**To do**
From the records below, output exactly the lines starting at the line with "Bremssystem macht die" and ending at the line with "現役薬剤師のなかあき大学薬学部さんは、YouTubeでの活", both of them included, but no pictures.

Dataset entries
* * * *

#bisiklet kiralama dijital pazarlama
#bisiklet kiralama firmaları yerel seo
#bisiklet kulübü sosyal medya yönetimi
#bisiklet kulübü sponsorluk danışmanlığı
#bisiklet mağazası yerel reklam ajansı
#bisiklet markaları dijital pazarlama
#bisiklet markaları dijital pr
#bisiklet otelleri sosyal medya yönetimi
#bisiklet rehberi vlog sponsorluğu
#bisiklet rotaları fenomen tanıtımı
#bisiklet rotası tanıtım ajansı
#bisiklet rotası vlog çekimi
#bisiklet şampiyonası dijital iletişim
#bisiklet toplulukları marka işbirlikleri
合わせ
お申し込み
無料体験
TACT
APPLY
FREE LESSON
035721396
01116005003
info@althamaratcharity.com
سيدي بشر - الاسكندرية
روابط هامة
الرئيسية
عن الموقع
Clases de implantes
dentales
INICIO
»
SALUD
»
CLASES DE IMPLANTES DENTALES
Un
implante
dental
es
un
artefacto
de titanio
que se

* * * *

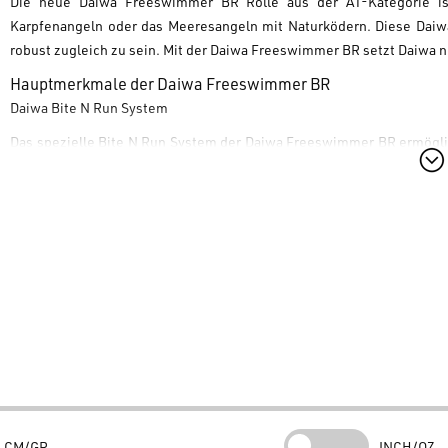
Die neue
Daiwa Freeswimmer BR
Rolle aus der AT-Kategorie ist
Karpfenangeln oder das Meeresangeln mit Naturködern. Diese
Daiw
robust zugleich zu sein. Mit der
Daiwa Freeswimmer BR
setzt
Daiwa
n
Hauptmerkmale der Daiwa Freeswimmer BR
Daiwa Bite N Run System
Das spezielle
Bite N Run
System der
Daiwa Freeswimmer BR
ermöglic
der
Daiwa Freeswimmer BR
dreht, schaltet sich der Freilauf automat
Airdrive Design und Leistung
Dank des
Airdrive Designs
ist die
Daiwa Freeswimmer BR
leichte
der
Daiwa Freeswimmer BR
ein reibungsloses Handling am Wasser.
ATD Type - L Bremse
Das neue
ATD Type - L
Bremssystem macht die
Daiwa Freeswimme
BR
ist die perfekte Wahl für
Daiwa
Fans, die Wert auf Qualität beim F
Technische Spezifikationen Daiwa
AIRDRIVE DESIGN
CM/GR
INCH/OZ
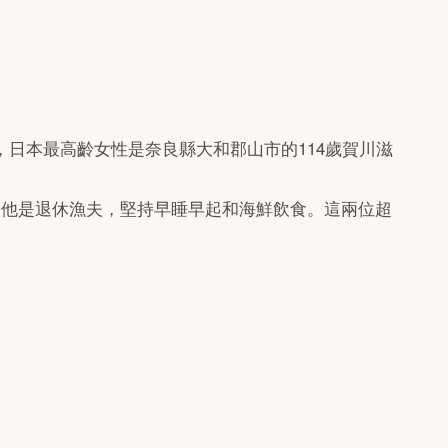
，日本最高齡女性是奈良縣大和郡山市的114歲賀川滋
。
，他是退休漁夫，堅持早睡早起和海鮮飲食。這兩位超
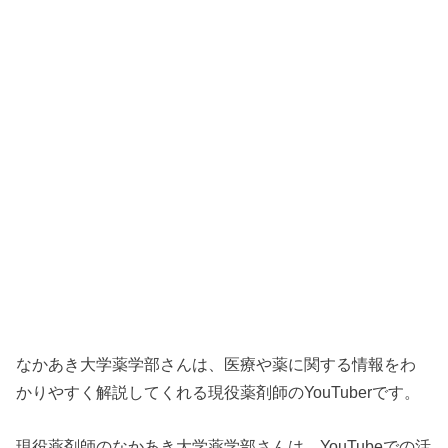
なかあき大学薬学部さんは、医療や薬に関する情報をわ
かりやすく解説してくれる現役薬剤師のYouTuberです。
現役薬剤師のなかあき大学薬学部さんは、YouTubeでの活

* * * *

**Solution to the problem**
Bremssystem macht die
Daiwa Freeswimme
BR
ist die perfekte Wahl für
Daiwa
Fans, die Wert auf Qualität beim F
Technische Spezifikationen Daiwa
AIRDRIVE DESIGN
CM/GR
INCH/OZ
，日本最高齡女性是奈良縣大和郡山市的114歲賀川滋
。
，他是退休漁夫，堅持早睡早起和海鮮飲食。這兩位超
なかあき大学薬学部さんは、医療や薬に関する情報をわ
かりやすく解説してくれる現役薬剤師のYouTuberです。
現役薬剤師のなかあき大学薬学部さんは、YouTubeでの活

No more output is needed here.